# "I'll make a divorce easy for you..."



## LeaPrice (Apr 3, 2014)

"I'll make a divorce easy for you." This is what my husband told me in the midst of a "fight." He thinks I'm bored with him because when I travel I have a few drinks with colleagues...maybe 2-3 times A YEAR. He doesn't want me to do that. I've never cheated. He assumes otherwise. Most recently he's talked about jealousy, but the biggest complaint seems to be that I'm out having fun without him. However, he doesn't like to go out and do the same things I like to do. It's just not his personality. He'd rather sit home and watch a movie...or play his video games. He claims he doesn't want a divorce, but is always the one to bring it up in a fight and most recently he said he'd make it easy for me. 
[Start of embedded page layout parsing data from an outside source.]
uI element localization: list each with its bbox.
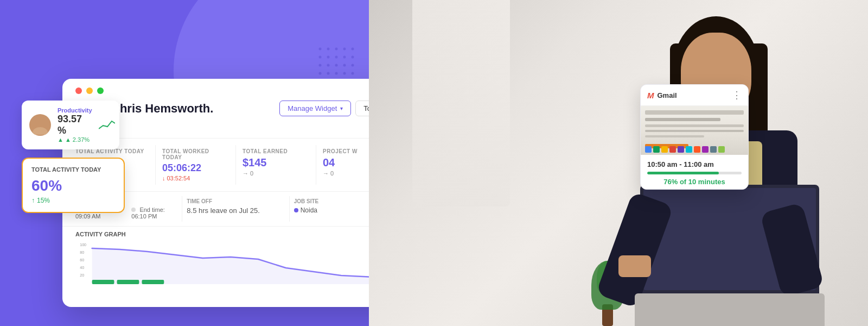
svg-text:60: 60 <box>80 258 84 262</box>
svg-point-9 <box>352 56 354 59</box>
gmail-label: Gmail <box>658 91 677 99</box>
activity-chart: 100 80 60 40 20 <box>75 242 369 285</box>
metric-sub-earned: → 0 <box>242 170 309 177</box>
screenshot-bar-4 <box>645 130 744 132</box>
gmail-options-icon[interactable]: ⋮ <box>732 90 742 100</box>
minimize-dot <box>86 87 93 94</box>
metric-value-earned: $145 <box>242 156 309 169</box>
svg-point-6 <box>327 56 330 59</box>
down-icon: ↓ <box>162 175 165 181</box>
productivity-info: Productivity 93.57 % ▲ ▲ 2.37% <box>58 107 92 143</box>
svg-point-19 <box>352 72 354 75</box>
manage-widget-label: Manage Widget <box>288 104 337 112</box>
maximize-dot <box>97 87 104 94</box>
metric-label-worked: TOTAL WORKED TODAY <box>162 148 229 160</box>
gmail-time-section: 10:50 am - 11:00 am 76% of 10 minutes <box>641 155 748 189</box>
screenshot-bar-3 <box>645 124 744 127</box>
up-arrow-icon: ↑ <box>31 197 35 204</box>
metric-project: PROJECT W 04 → 0 <box>316 145 369 185</box>
location-dot-icon <box>294 208 298 212</box>
metric-value-worked: 05:06:22 <box>162 162 229 174</box>
app-icon-2 <box>653 146 660 153</box>
svg-text:20: 20 <box>80 273 84 277</box>
svg-point-0 <box>319 48 322 51</box>
job-site-location: Noida <box>294 206 369 214</box>
svg-rect-41 <box>117 280 139 284</box>
manage-widget-button[interactable]: Manage Widget ▾ <box>279 101 351 116</box>
app-icon-10 <box>718 146 725 153</box>
screenshot-bar-5 <box>645 135 704 137</box>
svg-text:100: 100 <box>80 243 86 247</box>
gmail-time-label: 10:50 am - 11:00 am <box>647 160 742 168</box>
job-site: JOB SITE Noida <box>290 196 369 222</box>
end-time: End time: 06:10 PM <box>131 206 177 220</box>
gmail-screenshot-area <box>641 106 748 155</box>
svg-rect-40 <box>92 280 114 284</box>
app-icon-8 <box>702 146 709 153</box>
svg-point-33 <box>33 127 48 135</box>
app-icon-9 <box>710 146 717 153</box>
svg-point-8 <box>343 56 346 59</box>
app-icon-1 <box>645 146 652 153</box>
svg-point-3 <box>343 48 346 51</box>
laptop-base <box>635 293 825 326</box>
svg-point-4 <box>352 48 354 51</box>
gmail-progress-fill <box>647 172 719 174</box>
metric-total-worked: TOTAL WORKED TODAY 05:06:22 ↓ 03:52:54 <box>156 145 236 185</box>
metric-sub-worked: ↓ 03:52:54 <box>162 175 229 181</box>
app-icon-7 <box>694 146 700 153</box>
svg-text:40: 40 <box>80 266 84 269</box>
float-card-label: TOTAL ACTIVITY TODAY <box>31 166 115 173</box>
gmail-progress-bar <box>647 172 742 174</box>
today-button[interactable]: Today ▾ <box>355 101 369 116</box>
svg-rect-42 <box>142 280 164 284</box>
time-off: TIME OFF 8.5 hrs leave on Jul 25. <box>182 196 289 222</box>
metric-label-project: PROJECT W <box>323 148 369 154</box>
float-card-value: 60% <box>31 177 115 195</box>
svg-point-5 <box>319 56 322 59</box>
svg-point-10 <box>319 64 322 67</box>
app-icon-5 <box>678 146 684 153</box>
screenshot-bar-1 <box>645 110 744 115</box>
chevron-down-icon: ▾ <box>340 105 343 111</box>
svg-point-11 <box>327 64 330 67</box>
window-light <box>412 0 510 206</box>
screenshot-bar-2 <box>645 118 720 121</box>
svg-point-7 <box>335 56 338 59</box>
trend-up-icon: ▲ <box>58 136 63 143</box>
window-controls <box>62 79 369 94</box>
activity-float-card: TOTAL ACTIVITY TODAY 60% ↑ 15% <box>22 158 125 213</box>
metric-label-earned: TOTAL EARNED <box>242 148 309 154</box>
productivity-sub: ▲ ▲ 2.37% <box>58 136 92 143</box>
svg-point-14 <box>352 64 354 67</box>
metric-total-earned: TOTAL EARNED $145 → 0 <box>236 145 316 185</box>
svg-point-1 <box>327 48 330 51</box>
metric-sub-project: → 0 <box>323 170 369 177</box>
app-icons-row <box>645 146 744 153</box>
activity-graph-title: ACTIVITY GRAPH <box>75 231 369 237</box>
svg-point-16 <box>327 72 330 75</box>
svg-point-17 <box>335 72 338 75</box>
left-section: Productivity 93.57 % ▲ ▲ 2.37% Hello, Ch… <box>0 0 369 326</box>
location-text: Noida <box>301 206 317 214</box>
job-site-label: JOB SITE <box>294 198 369 204</box>
gmail-brand: M Gmail <box>647 91 677 100</box>
svg-point-2 <box>335 48 338 51</box>
svg-point-18 <box>343 72 346 75</box>
productivity-change: ▲ 2.37% <box>65 136 90 143</box>
app-icon-6 <box>686 146 692 153</box>
gmail-percent-label: 76% of 10 minutes <box>647 178 742 186</box>
svg-point-15 <box>319 72 322 75</box>
productivity-card: Productivity 93.57 % ▲ ▲ 2.37% <box>22 101 119 149</box>
time-off-value: 8.5 hrs leave on Jul 25. <box>187 206 284 215</box>
card-controls: Manage Widget ▾ Today ▾ <box>279 101 369 116</box>
float-card-sub: ↑ 15% <box>31 197 115 204</box>
svg-point-32 <box>35 116 45 126</box>
trend-chart-icon <box>99 119 115 131</box>
gmail-card: M Gmail ⋮ <box>640 84 749 190</box>
time-off-label: TIME OFF <box>187 198 284 204</box>
svg-text:80: 80 <box>80 250 84 254</box>
svg-point-13 <box>343 64 346 67</box>
svg-marker-39 <box>92 248 369 284</box>
avatar <box>29 114 51 136</box>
So, does that mean he wants the divorce but doesn't want to be the one to ask for it or admit it? Wants me to be the "bad guy?" 

We have 2 kids. 6 and 2. The oldest is mildly autistic (Aspergers). My husband is also diagnosed with Aspergers although he doesn't seek treatment/therapy and only wants me to accommodate his needs. He isn't emotionally available for me. I'm employed while he stays home with the kids. He says I don't love and respect him, but the only complaint he has is that I go out with colleagues when out of town. We do plenty of things together just the two of us. One night a week is date night, no kids. Every few months we take a weekend mini vacation and visit a local city for fun. He thinks when we're out just the two of us I should be the same as when I'm out with 5 friends. It just doesn't work that way.

This probably isn't making sense, but I'm just frustrated. He's left the divorce decision entirely up to me. He doesn't even want to talk about it. He says this is because when we do talk he ends up laughing after I say something and he says its just his way of dealing with the frustration, but it upsets me because I feel like he's laughing AT me. So he won't talk to me anymore about our problems. To me, that's another sign he actually wants the divorce. 

Thoughts?


----------



## 3Xnocharm (Jun 22, 2012)

The next time he throws out the D word, tell him not to let the door hit him on his way out. 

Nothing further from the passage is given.